Category Archives: Real Life

Lost in a World of Words

I’m tired, in that good way you get from doing loads of things you really like doing. A full day of work on the writer’s conference, followed by the first Science Fiction and Politics workshop, followed by a couple more hours of graphic design work. Phew! The only problem with being this busy is that I haven’t had much time to read. Fortunately I just happened to have a stack of SF novels from the workshop on the train back from Nottingham to Leicester. Top of the pile was The Book of the New Sun, still with a bookmark in where I left it over a year ago. I’ve never been so happy to sink into the complex prose of Gene Wolfe. Sometimes I just want to get lost in a world of words. Wolfe is better for that than anyone, except maybe Lovecraft.

Other happenings described in words…

The IO9 book club take on The Wind-Up Girl.

Jeff Vandermeer asks, what are your top five most underestimated stories of all time?

To do or not to do

On Monday morning my to do list looked like what the infinite monkeys came up with before they got to Hamlet, a seemingly random collection of tasks that I had no possibility of completing in the finite space of five days. Today I’ve had the pleasure of crossing half of it out.

(Or rather ticking half of it off on Omnifocus, the Sherman tank of to-do list applications)
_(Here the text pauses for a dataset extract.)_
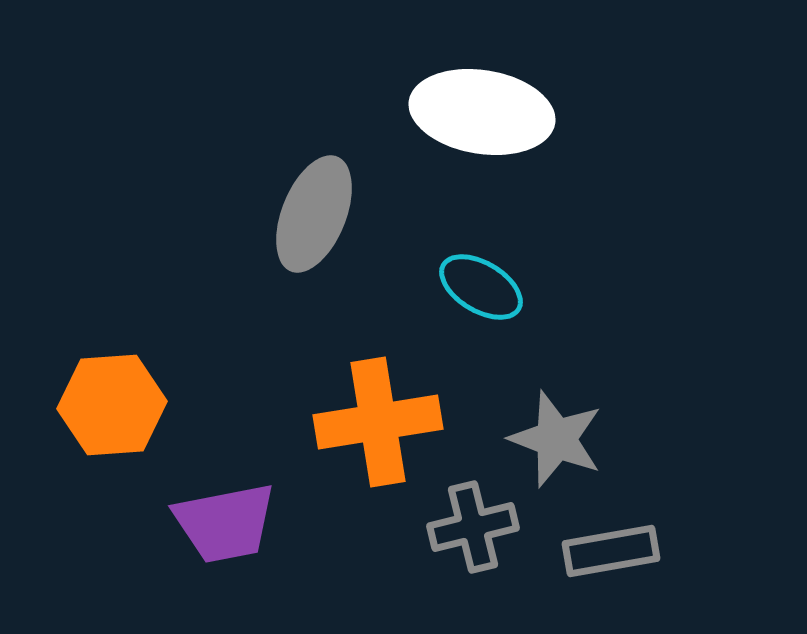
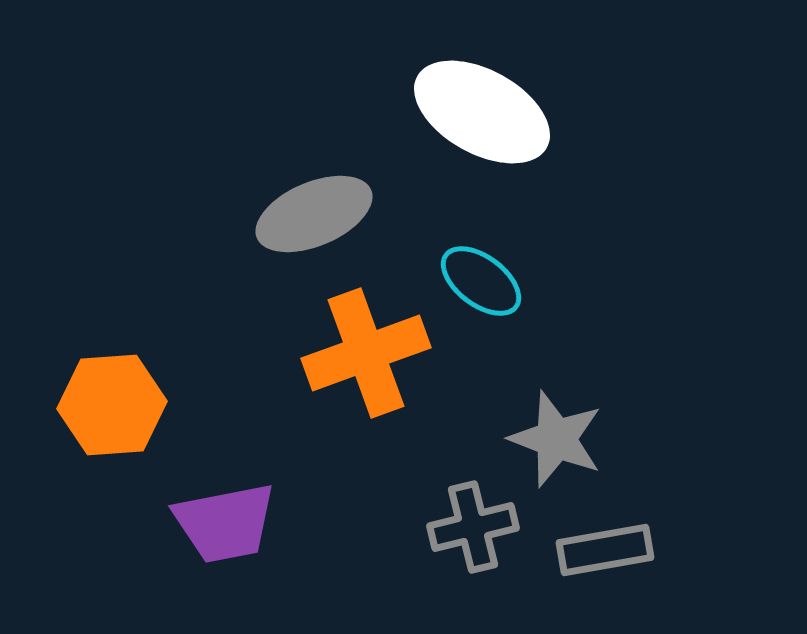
white ellipse: rotated 20 degrees clockwise
gray ellipse: rotated 45 degrees clockwise
cyan ellipse: moved 6 px up; rotated 6 degrees clockwise
orange cross: moved 12 px left, 69 px up; rotated 11 degrees counterclockwise
gray rectangle: moved 6 px left, 1 px up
Putting aside work tasks largely relating to the upcoming writers conference, this week I have prepped for and read at Short Fuse (went well) continued work on Episode 1 of my supernatural World War 2 adventure story, attended The Speculators writing group, written a plea to Iain M. Banks and accepted an invitation to talk at a cool event in March (more details when they are all confirmed) Which leaves the weekend free for a major piece of graphic design that needs to be done for Monday and to prep for the first Science Fiction and Politics workshop at the Nottingham Contemporary on Monday.

Phew. No wonder I’m feeling a bit tired.

In other parts of the interwebs:

Charlie Jane Anders of io9 kicks off an energetic discussion on Iain M. Banks in response to my plea for a new Culture novel.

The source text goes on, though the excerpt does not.